===== Given data =====
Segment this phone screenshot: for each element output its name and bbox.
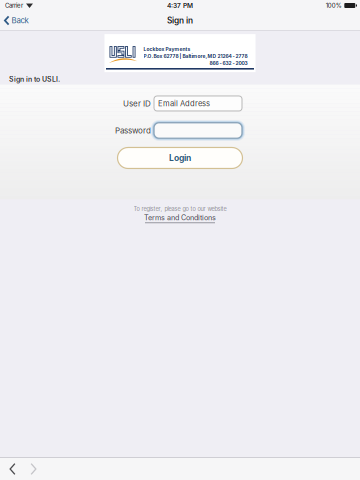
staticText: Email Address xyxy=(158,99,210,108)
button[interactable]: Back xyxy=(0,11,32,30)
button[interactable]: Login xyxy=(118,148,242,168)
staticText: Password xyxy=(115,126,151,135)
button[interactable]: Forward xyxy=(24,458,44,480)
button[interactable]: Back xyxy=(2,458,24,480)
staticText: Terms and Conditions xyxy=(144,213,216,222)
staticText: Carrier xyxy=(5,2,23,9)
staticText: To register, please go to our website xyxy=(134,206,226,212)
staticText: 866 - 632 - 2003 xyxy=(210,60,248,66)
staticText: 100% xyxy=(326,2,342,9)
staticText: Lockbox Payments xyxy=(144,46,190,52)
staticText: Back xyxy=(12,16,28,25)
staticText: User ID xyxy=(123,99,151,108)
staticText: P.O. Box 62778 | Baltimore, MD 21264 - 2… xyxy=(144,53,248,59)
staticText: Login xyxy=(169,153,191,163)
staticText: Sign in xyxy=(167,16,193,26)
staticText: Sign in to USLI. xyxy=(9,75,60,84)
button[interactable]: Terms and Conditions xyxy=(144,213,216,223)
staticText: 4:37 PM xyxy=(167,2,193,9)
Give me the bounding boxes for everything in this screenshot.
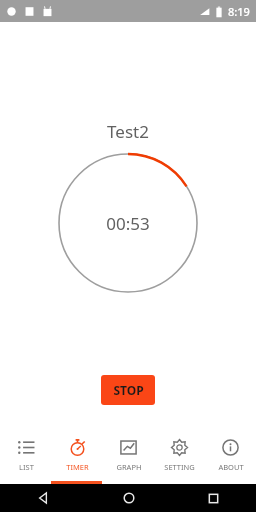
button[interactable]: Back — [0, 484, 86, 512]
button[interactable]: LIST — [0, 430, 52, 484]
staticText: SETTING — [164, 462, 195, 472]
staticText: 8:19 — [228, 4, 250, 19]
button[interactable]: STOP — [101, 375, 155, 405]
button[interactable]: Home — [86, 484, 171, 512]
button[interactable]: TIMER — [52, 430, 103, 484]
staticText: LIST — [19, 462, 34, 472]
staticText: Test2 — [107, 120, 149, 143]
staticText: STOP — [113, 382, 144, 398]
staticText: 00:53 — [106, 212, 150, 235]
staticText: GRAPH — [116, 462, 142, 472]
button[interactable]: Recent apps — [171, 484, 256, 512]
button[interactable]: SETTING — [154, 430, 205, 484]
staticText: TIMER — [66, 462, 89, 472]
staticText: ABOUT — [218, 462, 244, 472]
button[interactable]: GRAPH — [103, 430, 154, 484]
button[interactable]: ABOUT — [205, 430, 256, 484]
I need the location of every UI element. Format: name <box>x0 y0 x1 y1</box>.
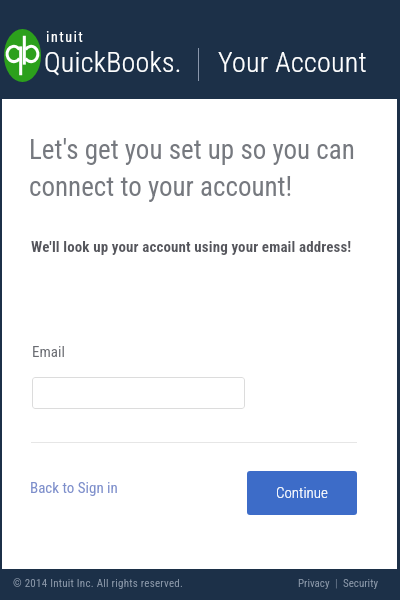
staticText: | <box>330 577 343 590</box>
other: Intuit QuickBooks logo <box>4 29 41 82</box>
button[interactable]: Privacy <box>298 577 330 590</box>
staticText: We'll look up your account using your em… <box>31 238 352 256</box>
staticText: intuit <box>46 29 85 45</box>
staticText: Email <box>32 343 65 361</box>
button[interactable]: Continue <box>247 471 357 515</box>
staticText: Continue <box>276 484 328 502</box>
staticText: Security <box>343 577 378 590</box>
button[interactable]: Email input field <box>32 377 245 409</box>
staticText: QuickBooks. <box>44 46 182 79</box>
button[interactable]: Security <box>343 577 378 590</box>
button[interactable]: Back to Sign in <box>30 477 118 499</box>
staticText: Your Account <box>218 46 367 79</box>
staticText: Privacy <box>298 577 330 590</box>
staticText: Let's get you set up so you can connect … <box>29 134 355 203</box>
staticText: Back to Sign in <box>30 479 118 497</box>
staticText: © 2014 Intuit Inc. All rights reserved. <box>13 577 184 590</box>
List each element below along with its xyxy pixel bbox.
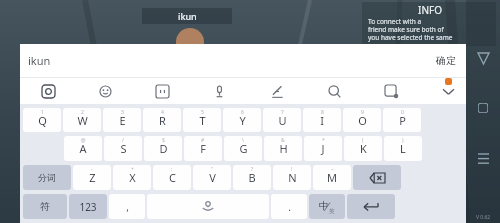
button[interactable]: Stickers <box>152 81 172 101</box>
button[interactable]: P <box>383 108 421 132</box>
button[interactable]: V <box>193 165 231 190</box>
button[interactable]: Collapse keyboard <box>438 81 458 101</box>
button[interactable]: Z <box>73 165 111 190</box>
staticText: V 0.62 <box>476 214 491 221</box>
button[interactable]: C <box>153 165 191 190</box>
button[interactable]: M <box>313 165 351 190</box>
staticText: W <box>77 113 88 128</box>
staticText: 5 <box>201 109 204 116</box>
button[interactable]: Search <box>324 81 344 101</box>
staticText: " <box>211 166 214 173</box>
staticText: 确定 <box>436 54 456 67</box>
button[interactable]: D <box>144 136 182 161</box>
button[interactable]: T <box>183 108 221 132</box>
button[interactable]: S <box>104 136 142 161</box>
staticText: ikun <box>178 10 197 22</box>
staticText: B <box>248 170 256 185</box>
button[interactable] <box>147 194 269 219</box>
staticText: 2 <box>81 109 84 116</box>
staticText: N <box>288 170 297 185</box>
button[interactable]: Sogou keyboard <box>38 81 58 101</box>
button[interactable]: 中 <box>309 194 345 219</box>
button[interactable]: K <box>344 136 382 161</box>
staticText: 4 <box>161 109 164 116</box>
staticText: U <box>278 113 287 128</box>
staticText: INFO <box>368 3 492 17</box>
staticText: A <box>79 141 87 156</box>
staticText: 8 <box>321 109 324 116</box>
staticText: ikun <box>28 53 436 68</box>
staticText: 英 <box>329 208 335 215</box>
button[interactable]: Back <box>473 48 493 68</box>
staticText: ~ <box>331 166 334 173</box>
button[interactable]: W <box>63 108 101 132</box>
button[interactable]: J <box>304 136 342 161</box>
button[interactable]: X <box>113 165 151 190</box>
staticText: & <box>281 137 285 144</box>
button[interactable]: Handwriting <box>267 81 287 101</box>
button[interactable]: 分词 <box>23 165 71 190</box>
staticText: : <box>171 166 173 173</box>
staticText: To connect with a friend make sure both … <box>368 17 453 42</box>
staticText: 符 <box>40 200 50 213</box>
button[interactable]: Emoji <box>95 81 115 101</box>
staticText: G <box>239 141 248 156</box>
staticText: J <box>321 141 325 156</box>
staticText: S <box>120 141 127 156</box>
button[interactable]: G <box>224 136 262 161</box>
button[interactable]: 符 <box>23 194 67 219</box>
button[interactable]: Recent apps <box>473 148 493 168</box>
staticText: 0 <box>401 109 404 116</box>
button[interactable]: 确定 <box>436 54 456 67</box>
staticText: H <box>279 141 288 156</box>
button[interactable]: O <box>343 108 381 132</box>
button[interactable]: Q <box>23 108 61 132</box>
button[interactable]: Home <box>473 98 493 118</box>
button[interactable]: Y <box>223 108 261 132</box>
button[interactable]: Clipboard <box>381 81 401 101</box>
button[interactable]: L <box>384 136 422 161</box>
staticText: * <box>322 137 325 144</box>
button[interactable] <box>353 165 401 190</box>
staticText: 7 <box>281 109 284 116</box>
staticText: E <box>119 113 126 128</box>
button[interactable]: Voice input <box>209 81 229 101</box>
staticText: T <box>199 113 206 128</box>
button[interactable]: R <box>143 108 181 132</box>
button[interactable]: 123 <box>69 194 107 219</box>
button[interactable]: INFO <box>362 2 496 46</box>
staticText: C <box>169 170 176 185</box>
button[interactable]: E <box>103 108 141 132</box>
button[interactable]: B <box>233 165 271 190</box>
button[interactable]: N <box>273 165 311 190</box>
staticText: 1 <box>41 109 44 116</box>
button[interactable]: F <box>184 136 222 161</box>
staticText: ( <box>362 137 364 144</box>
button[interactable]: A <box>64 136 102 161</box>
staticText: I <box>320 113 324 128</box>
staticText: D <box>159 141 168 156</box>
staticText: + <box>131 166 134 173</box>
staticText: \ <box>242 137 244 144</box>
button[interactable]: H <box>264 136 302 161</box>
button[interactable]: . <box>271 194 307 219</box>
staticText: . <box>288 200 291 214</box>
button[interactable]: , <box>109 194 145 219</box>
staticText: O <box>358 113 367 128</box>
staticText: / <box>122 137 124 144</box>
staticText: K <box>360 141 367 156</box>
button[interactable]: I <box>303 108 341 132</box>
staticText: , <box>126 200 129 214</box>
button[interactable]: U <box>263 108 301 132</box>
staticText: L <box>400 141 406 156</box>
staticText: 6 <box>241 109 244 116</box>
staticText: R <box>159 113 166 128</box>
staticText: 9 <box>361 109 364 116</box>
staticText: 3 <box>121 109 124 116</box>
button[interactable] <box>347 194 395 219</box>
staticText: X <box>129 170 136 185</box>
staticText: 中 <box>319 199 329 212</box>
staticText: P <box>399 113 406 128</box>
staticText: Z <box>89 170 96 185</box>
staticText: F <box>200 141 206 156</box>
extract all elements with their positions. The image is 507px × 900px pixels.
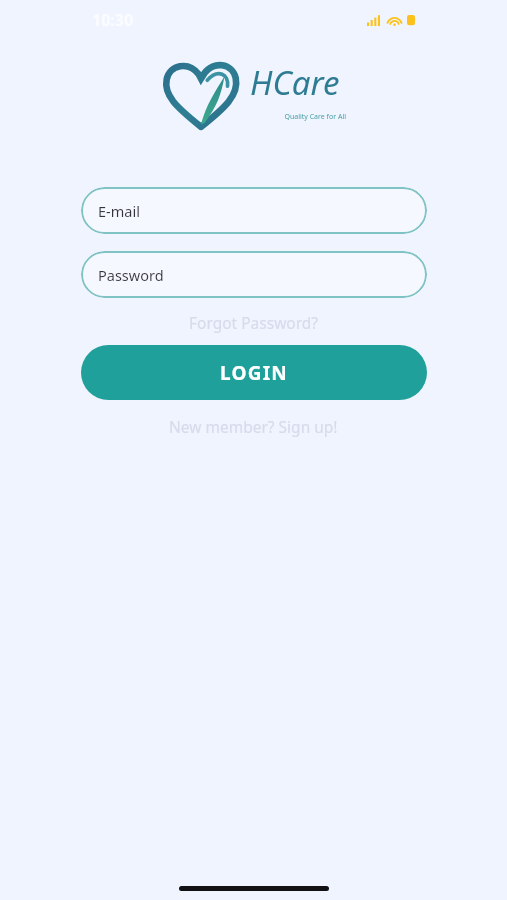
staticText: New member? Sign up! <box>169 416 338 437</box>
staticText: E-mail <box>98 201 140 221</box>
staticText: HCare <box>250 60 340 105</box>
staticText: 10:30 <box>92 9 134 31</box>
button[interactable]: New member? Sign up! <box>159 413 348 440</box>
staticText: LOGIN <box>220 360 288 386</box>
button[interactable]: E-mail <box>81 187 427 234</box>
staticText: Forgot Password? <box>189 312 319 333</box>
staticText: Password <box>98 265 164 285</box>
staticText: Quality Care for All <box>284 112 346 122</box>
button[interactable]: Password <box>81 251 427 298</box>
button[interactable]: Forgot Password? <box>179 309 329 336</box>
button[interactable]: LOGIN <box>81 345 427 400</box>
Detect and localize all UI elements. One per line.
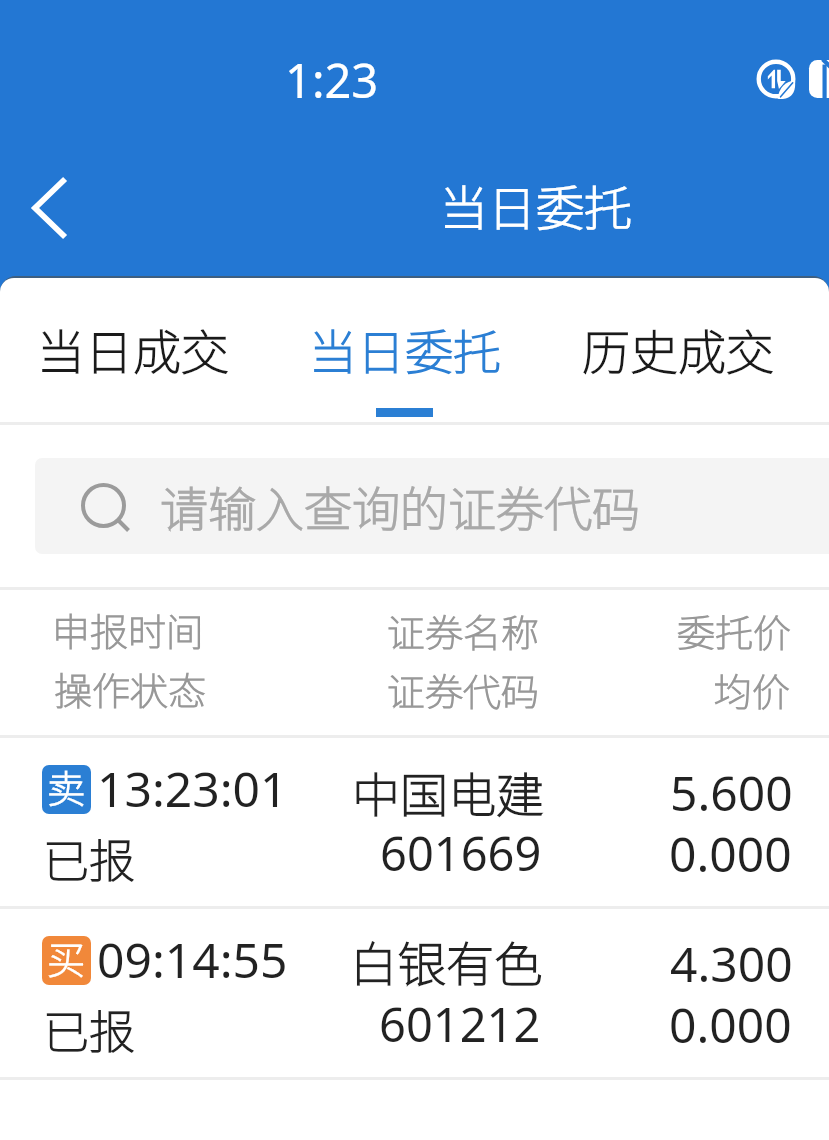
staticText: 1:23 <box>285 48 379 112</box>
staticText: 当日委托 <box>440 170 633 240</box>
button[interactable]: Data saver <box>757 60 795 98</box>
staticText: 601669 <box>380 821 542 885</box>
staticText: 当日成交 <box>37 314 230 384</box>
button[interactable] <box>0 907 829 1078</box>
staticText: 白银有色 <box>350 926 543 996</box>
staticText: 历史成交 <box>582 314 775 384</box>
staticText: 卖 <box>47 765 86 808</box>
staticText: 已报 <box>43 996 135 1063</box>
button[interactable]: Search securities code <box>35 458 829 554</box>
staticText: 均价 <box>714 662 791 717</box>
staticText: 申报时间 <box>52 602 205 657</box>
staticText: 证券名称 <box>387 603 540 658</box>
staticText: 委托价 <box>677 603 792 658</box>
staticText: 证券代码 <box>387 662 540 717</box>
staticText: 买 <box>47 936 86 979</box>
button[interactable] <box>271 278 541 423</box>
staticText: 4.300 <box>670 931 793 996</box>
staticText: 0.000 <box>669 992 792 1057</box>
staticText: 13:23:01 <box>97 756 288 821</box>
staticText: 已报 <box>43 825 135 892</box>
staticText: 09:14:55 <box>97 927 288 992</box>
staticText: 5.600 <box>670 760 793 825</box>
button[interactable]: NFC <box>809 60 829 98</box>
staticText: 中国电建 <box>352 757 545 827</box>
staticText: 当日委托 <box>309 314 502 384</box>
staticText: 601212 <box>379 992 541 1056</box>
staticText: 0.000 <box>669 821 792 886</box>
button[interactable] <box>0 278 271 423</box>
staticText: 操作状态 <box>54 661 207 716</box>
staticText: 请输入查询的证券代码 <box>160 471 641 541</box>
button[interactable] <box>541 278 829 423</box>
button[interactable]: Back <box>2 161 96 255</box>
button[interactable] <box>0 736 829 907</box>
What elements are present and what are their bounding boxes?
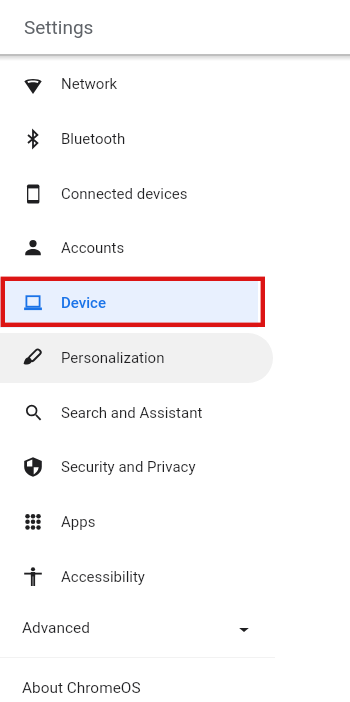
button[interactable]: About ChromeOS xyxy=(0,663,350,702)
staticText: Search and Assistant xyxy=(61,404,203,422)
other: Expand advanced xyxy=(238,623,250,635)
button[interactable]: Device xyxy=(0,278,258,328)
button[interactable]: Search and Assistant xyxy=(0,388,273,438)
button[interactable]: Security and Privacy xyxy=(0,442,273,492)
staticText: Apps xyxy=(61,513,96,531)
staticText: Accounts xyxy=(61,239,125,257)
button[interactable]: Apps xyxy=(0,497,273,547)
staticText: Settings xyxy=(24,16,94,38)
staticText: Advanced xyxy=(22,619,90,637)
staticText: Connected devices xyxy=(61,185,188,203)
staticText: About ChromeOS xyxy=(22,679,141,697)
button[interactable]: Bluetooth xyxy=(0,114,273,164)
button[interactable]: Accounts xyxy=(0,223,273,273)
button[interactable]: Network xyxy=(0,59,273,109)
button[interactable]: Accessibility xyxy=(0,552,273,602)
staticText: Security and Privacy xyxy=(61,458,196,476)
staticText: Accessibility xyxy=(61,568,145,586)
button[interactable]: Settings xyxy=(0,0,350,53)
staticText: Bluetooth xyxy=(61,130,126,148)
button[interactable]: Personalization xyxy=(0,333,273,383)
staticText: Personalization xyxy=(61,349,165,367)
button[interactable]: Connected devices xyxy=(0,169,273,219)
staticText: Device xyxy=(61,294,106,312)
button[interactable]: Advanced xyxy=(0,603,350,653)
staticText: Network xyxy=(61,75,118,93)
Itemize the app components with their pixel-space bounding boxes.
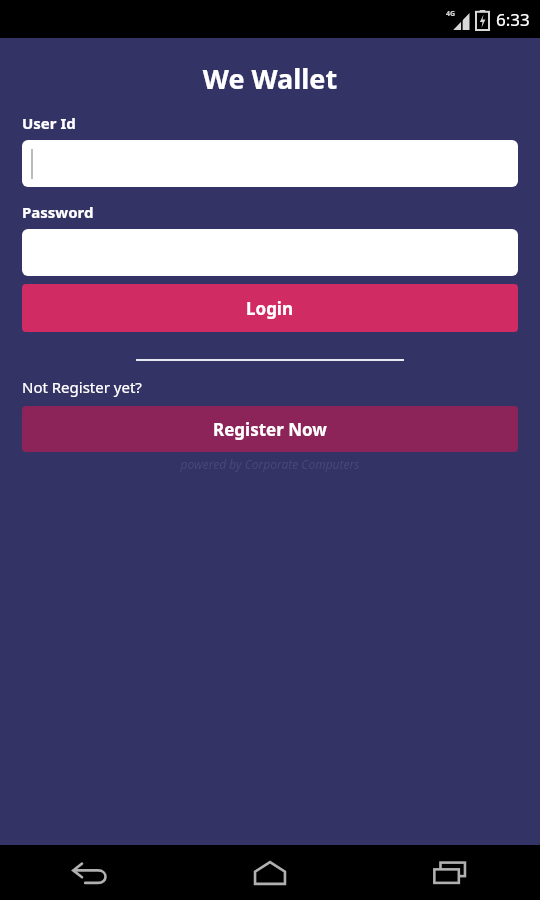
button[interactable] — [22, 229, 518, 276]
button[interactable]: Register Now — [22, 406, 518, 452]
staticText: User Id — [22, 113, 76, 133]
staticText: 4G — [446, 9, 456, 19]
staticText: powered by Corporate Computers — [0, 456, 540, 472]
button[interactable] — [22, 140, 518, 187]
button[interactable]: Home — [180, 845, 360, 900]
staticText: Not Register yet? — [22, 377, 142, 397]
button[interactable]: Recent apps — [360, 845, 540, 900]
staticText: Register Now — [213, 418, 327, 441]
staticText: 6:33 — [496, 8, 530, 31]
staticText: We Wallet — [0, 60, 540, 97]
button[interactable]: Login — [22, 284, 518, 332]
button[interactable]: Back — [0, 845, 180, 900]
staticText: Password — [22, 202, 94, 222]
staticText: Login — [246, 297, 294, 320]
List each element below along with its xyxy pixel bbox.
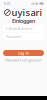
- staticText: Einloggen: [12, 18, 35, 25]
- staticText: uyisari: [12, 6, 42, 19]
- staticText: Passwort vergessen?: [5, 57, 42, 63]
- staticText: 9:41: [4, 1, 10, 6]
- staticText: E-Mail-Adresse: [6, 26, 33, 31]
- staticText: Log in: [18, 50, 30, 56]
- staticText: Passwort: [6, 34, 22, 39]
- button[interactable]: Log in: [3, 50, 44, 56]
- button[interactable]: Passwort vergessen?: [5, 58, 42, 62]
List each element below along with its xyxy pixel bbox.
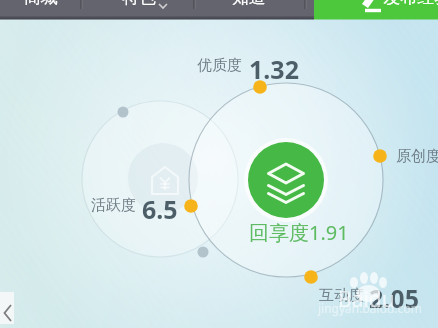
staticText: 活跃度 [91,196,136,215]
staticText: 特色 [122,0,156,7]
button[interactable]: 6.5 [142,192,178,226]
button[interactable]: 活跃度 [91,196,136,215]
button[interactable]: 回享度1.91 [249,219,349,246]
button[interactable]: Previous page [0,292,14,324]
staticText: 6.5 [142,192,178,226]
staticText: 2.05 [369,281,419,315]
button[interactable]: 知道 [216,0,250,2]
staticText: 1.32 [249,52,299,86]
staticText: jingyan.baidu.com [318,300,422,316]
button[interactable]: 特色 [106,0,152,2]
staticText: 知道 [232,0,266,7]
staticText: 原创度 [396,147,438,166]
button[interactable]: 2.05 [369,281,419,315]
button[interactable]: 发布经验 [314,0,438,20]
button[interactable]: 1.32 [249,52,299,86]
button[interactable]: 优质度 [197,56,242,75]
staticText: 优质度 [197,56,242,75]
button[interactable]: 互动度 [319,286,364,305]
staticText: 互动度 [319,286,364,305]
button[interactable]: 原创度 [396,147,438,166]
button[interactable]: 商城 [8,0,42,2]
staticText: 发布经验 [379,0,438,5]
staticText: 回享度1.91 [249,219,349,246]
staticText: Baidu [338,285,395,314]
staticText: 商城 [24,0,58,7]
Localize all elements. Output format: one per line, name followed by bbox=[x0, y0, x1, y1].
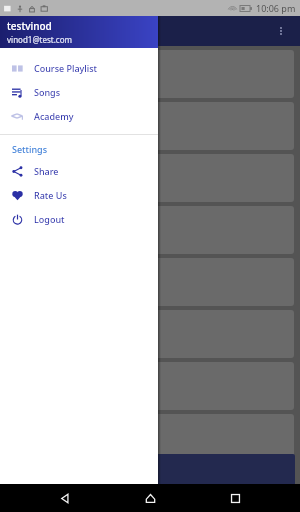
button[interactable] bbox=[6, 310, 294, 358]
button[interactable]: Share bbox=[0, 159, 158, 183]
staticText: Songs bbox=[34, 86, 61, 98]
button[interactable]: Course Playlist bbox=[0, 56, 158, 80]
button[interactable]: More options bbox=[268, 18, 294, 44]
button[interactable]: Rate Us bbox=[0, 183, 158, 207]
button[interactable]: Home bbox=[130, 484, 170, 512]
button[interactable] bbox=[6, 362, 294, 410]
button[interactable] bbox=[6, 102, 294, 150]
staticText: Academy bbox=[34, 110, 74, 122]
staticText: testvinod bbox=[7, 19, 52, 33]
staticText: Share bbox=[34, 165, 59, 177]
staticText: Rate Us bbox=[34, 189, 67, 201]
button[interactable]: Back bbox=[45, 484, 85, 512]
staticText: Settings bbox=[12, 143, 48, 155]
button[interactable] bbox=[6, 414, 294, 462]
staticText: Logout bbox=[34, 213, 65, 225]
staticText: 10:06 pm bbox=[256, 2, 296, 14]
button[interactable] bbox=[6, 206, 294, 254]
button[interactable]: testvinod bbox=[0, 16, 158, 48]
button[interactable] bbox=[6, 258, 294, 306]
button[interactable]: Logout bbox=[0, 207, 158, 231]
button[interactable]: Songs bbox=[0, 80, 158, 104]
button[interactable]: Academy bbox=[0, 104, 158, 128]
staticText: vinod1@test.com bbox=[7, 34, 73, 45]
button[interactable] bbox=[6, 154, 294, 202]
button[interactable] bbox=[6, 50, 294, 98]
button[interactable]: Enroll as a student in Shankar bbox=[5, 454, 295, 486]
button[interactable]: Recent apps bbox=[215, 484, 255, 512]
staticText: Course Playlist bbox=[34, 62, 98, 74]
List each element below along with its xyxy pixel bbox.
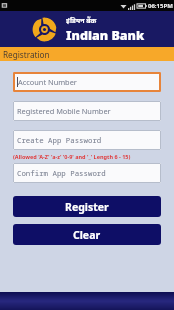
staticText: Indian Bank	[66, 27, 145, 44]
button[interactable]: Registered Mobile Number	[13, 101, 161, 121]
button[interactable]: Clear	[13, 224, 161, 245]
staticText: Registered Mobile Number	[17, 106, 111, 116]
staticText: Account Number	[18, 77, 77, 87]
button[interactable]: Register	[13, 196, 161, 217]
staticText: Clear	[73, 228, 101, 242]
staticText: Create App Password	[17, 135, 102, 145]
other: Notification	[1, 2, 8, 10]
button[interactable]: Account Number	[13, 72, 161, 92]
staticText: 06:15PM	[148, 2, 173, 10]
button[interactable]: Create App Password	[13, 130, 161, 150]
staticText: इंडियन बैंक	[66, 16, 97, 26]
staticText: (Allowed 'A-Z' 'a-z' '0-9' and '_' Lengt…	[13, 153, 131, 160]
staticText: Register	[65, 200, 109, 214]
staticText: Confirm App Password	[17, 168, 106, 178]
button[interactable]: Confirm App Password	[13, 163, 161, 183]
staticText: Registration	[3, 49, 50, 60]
=====
## What you will do
Going through the entries above, count the lines that have the word "发布经验" and state that count alone.

## Response to the task
2